International Papers

Grabbing Guinea

Did Mark Thatcher try to overthrow an African dictator?

Early on Wednesday morning, South African police arrested Sir Mark Thatcher at his Capetown home on charges of mercenary activity. According to the police, Thatcher, a notorious businessman and son of former British Prime Minister Margaret Thatcher, was involved in a plot to overthrow the leader of Equatorial Guinea. The arrest is only the latest development in a long-simmering story—for weeks, Thatcher’s name has been linked to the March 7 arrest of a plane full of mercenary soldiers led by Thatcher’s close friend, Simon Mann, as they attempted to pick up a cache of weapons in Harare, Zimbabwe.

Thatcher’s arrest has sparked a storm of press interest in the United Kingdom and South Africa, where reporters have followed Mark Thatcher’s dubious exploits for years. The South African Cape Times reviewed some of the highlights, including Mark’s inauspicious days at Harrow (they called him “Thickie Mork”), after which he “did not go to university and failed his accountancy exams three times.” He later achieved some fame in 1982, while his mother was prime minister, when he got lost in a Paris-to-Dakar rally race and had to be rescued from the Sahara. “A devoted Lady Thatcher, however, has always had faith in him. ‘Mark could sell snow to the Eskimos, and sand to the Arabs,’ she is reported to have said.” Nevertheless, Mark Thatcher’s arrest has spawned a tabloid frenzy in the United Kingdom. According to the South African Star, “the British media were said to be streaming into Cape Town overnight.”

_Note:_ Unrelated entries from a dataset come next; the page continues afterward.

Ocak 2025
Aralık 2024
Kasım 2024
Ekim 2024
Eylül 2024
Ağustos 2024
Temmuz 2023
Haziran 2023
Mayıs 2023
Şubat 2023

Most observers were more interested in the story of the coup, which targeted Teodoro Obiang Nguema Mbasogo, dictator of the small, oil-rich state of Equatorial Guinea. An op-ed in the Glasgow Herald called it “a tale that could have come straight from the pages of a blockbuster by Wilbur Smith or Robert Ludlum.” A Guardian article about the coup described Equatorial Guinea as “a small, malarial country in west Africa ruled by a tyrant but newly and filthily rich in offshore oil.” The Guardian focused its attention on Simon Mann, who has been involved in several mercenary outfits in the past. Mann implicated Thatcher in his “doomed Boy’s Own adventure in a forgotten corner of west Africa” when he tried to sneak a letter out of jail in March asking “Scratcher” to help with “a large splodge of wonga.” Mann’s financial records may also implicate the disgraced Lord Archer. The article concluded by noting that, in addition to going “spectacularly wrong,” the plot was no secret—rumors of it were “openly discussed at an academic meeting about oil, with US and Foreign Office officials present, in London.”

The extent of Thatcher’s involvement remains unclear, though the elite South African police unit (known as the Scorpions) that arrested him seems confident Thatcher provided financial backing for the coup. According to a police spokesman, “The Scorpions unit does not just arrest people unless there is a very strong case.” Thatcher is under house arrest until he can furnish a $300,000 bail. Less fortunate are the alleged plotters arrested within Equatorial Guinea, who are being tried in the capital, Malabo. According to the Herald op-ed, one of those men has already died in captivity. “Malaria, said the authorities. Torture, claim local reports.” Thatcher, Mann, and the rest could face execution if Zimbabwe and South Africa permit their extradition and they stand trial with the 14 accused already in Equatorial Guinea.